I myself had to wait until the mid-seventies before I was big enough to fish Ammerån. I had already fished, but then it was easier fishing such as perch in the Köttsjön - fishing in Ammerån demands more of the fisherman in the form of stamina and patience. Initially I fished with spinners, but in the end of the seventies I move more and more to fly fishing. My first fly rod was an ABU fiberglass rod from the late sixties.

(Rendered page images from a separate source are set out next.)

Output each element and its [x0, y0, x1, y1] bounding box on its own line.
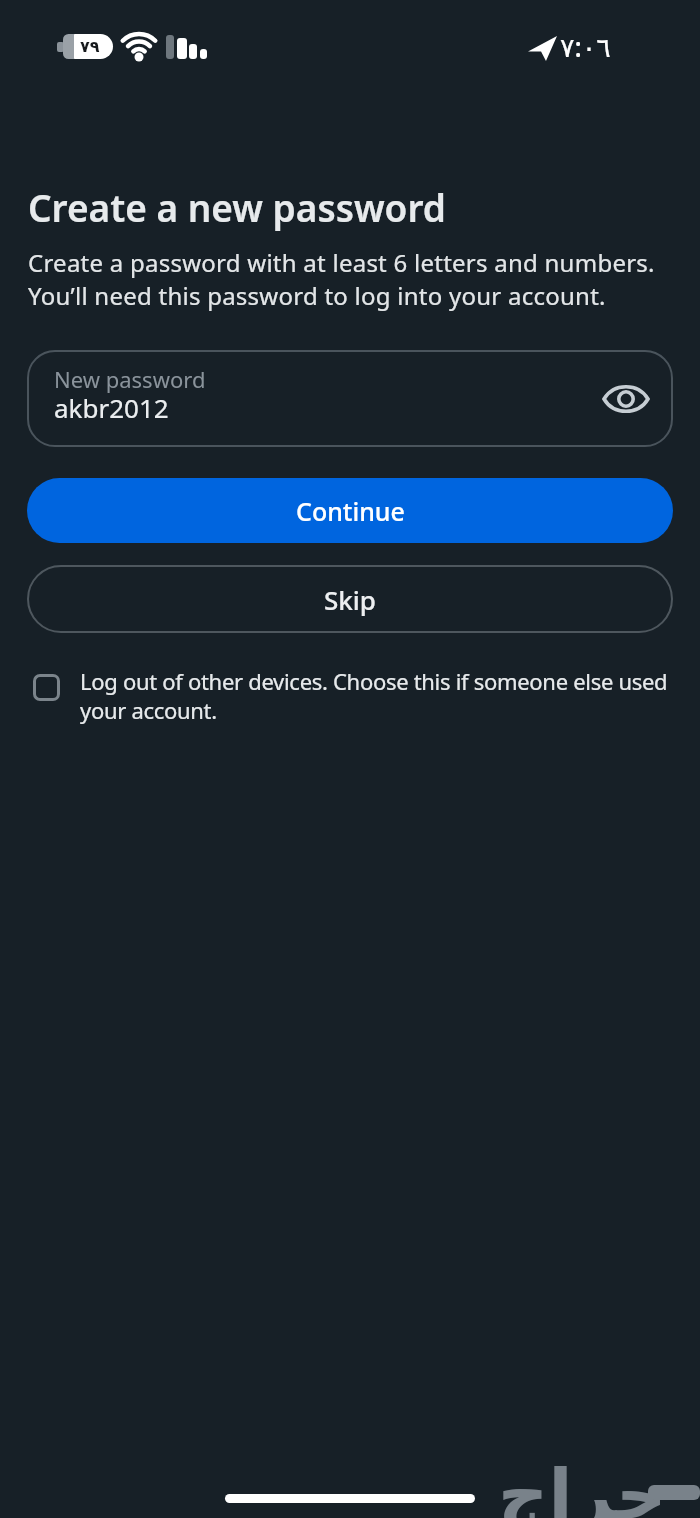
staticText: Create a password with at least 6 letter… [28, 246, 655, 312]
staticText: Skip [324, 582, 376, 617]
staticText: Continue [296, 494, 405, 528]
staticText: ٧:٠٦ [560, 28, 611, 65]
button[interactable]: Log out of other devices. Choose this if… [33, 666, 668, 726]
staticText: ٧٩ [80, 37, 100, 56]
staticText: Create a new password [28, 182, 446, 232]
button[interactable]: Continue [27, 478, 673, 543]
button[interactable]: New password [27, 350, 673, 447]
staticText: akbr2012 [54, 390, 169, 425]
staticText: Log out of other devices. Choose this if… [80, 666, 668, 726]
staticText: حراج [498, 1454, 667, 1518]
staticText: New password [54, 364, 206, 394]
button[interactable]: Skip [27, 565, 673, 633]
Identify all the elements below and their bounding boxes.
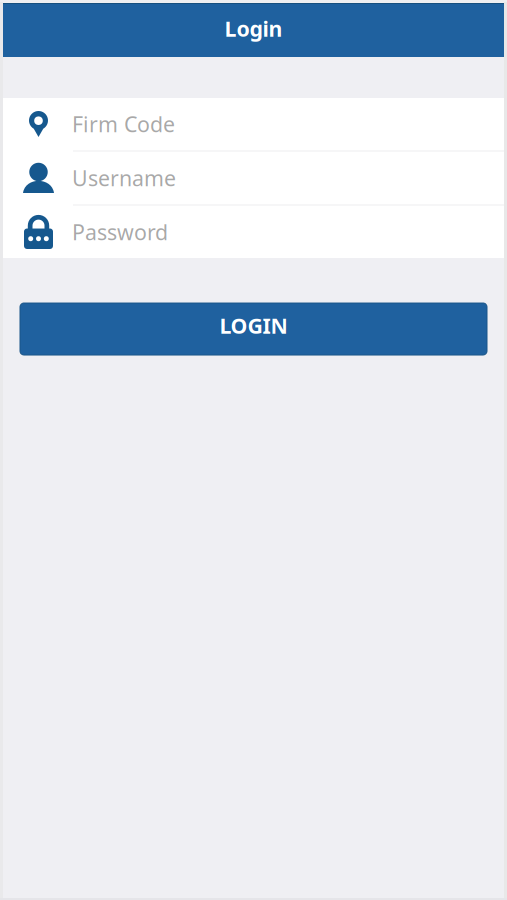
staticText: Username (72, 164, 176, 192)
button[interactable]: Firm Code (0, 98, 507, 150)
button[interactable]: Password (0, 206, 507, 258)
button[interactable]: LOGIN (20, 303, 487, 355)
staticText: Password (72, 218, 168, 246)
staticText: Firm Code (72, 110, 175, 138)
staticText: LOGIN (220, 311, 288, 340)
button[interactable]: Username (0, 152, 507, 204)
staticText: Login (224, 14, 282, 43)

I learned to fish, primarily from my father, but also my uncle Ruben has had a great impact on my fishing. He lived in Dalarna, but come "home" to Färsån a week or two every summer, and then it was fishing-time almost every night. Depending on the water level, my father and uncle was fishing with worm or fly, while I fished with fly or spin - worm fishing is an art that is difficult to learn, and you should be a little bigger before trying it out. Worm fishing is what works best early in the season in Ammerån - a truth that stands even today. The experienced "old men", with their long rods seeking the hollows in and around the rapids in Ammerån, on the high tide in early June, can have numerous grayling when even the most experianced fly fisherman gets nothing. The flies that was used at the time were mainly simple nymphs, and the wet fly Jungle Cock in black, purple or silver. The seasoned fly casters had three flies on his leader, but as a beginner you had to start with two. At the far end on the leader you placed a black nymph - as it still does on my fly casts for Ammerån - and as hanger quite often a Jungle Cock silver. The number of fish, as stated, was good - although it was quite rare to get the really big grayling. Obviously it was my father who accounted for most of the catch, but even I managed to fool the occasional grayling, and with the catches the interest increased - an interest that still thrives.